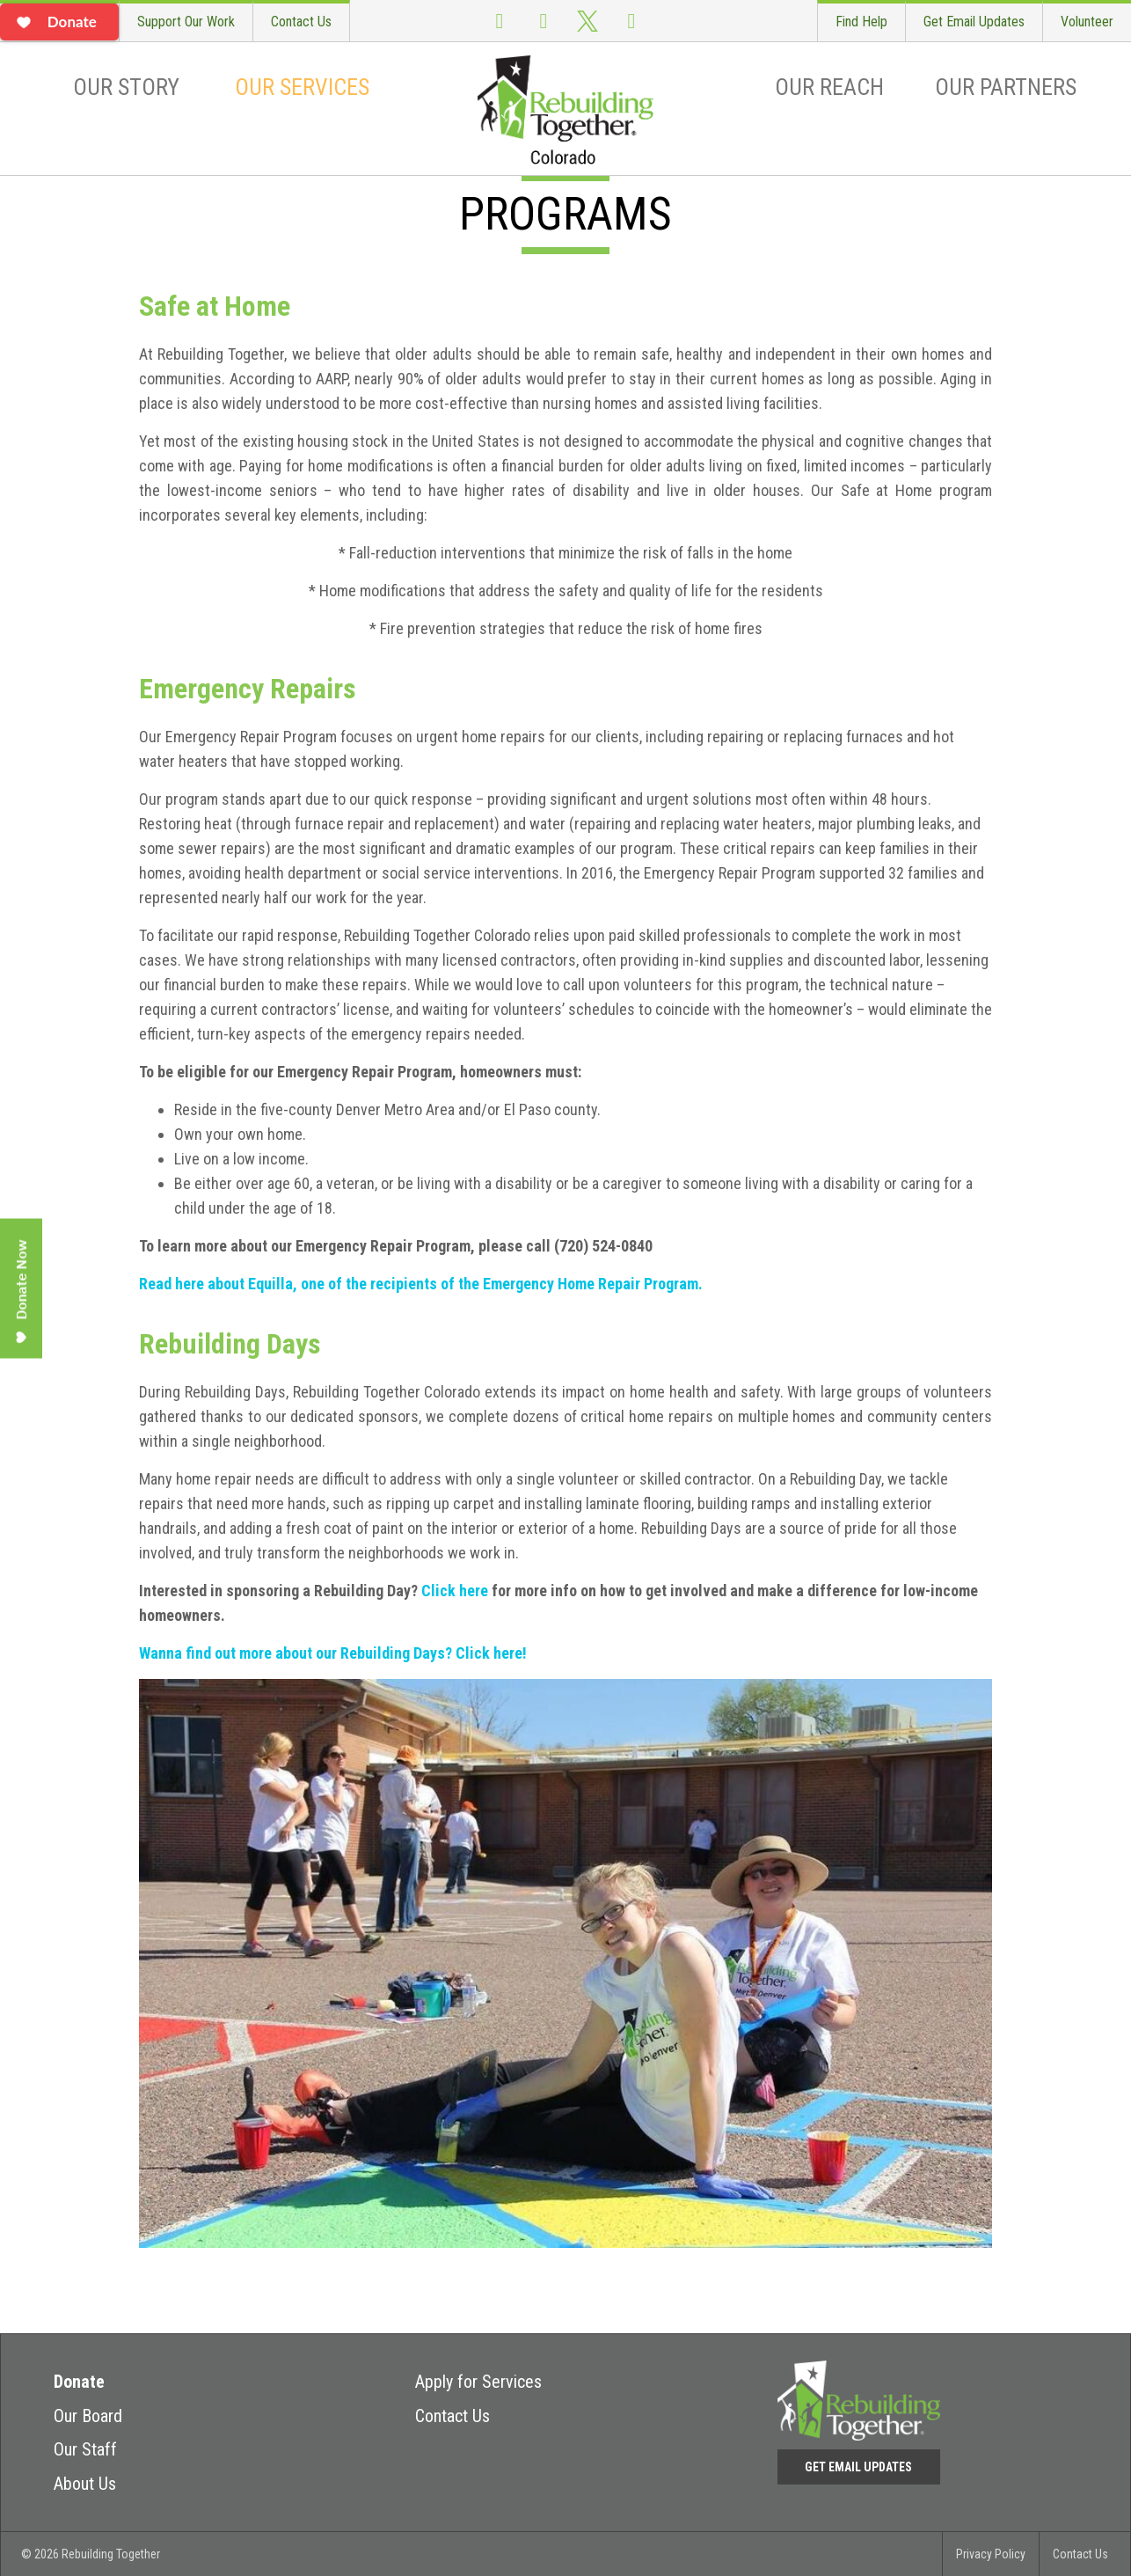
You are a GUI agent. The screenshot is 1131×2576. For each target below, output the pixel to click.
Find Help (861, 21)
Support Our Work (186, 21)
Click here (454, 1590)
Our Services (302, 87)
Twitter (587, 20)
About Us (85, 2483)
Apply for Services (478, 2381)
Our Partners (1005, 87)
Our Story (126, 87)
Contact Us (301, 21)
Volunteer (1087, 21)
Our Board (88, 2415)
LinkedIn (631, 20)
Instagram (544, 20)
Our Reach (829, 87)
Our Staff (85, 2449)
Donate (79, 2381)
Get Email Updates (974, 21)
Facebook (500, 20)
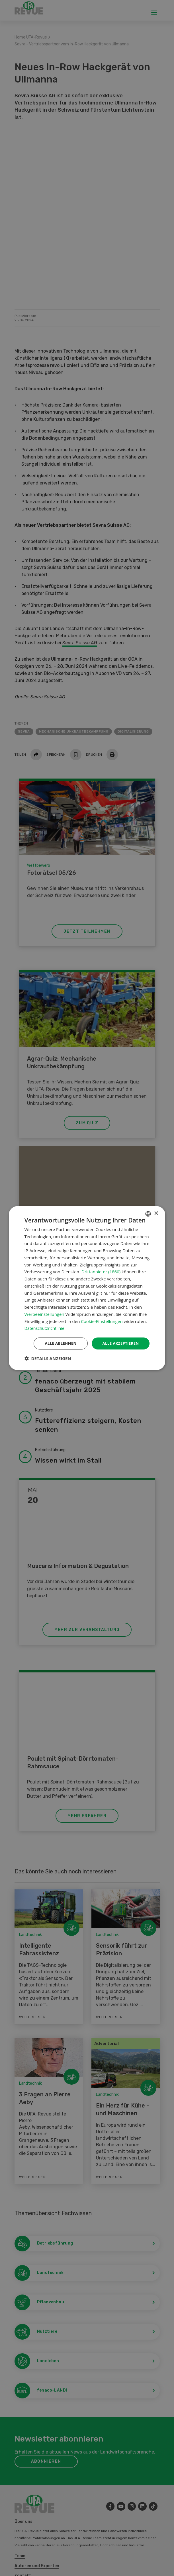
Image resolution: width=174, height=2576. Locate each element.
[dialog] (87, 1288)
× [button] (156, 1213)
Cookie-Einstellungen (101, 1321)
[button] (47, 1359)
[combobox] (148, 1213)
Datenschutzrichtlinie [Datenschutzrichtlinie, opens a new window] (45, 1328)
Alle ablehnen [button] (57, 1343)
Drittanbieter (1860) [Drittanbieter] (100, 1271)
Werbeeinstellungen (44, 1313)
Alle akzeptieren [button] (119, 1343)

**WORK ORDER**
Could you restate all of the data above word for word and skip every picture?

**RESPONSE TO THE TASK**
You are a GUI agent. The screenshot is 1131×2576. For each target below, output the pixel to click.
Find Help (861, 21)
Support Our Work (186, 21)
Click here (454, 1590)
Our Services (302, 87)
Twitter (587, 20)
About Us (85, 2483)
Apply for Services (478, 2381)
Our Partners (1005, 87)
Our Story (126, 87)
Contact Us (301, 21)
Volunteer (1087, 21)
Our Board (88, 2415)
LinkedIn (631, 20)
Instagram (544, 20)
Our Reach (829, 87)
Our Staff (85, 2449)
Donate (79, 2381)
Get Email Updates (974, 21)
Facebook (500, 20)
Image resolution: width=174, height=2576. Locate each element.
[dialog] (87, 1288)
× [button] (156, 1213)
Cookie-Einstellungen (101, 1321)
[button] (47, 1359)
[combobox] (148, 1213)
Datenschutzrichtlinie [Datenschutzrichtlinie, opens a new window] (45, 1328)
Alle ablehnen [button] (57, 1343)
Drittanbieter (1860) [Drittanbieter] (100, 1271)
Werbeeinstellungen (44, 1313)
Alle akzeptieren [button] (119, 1343)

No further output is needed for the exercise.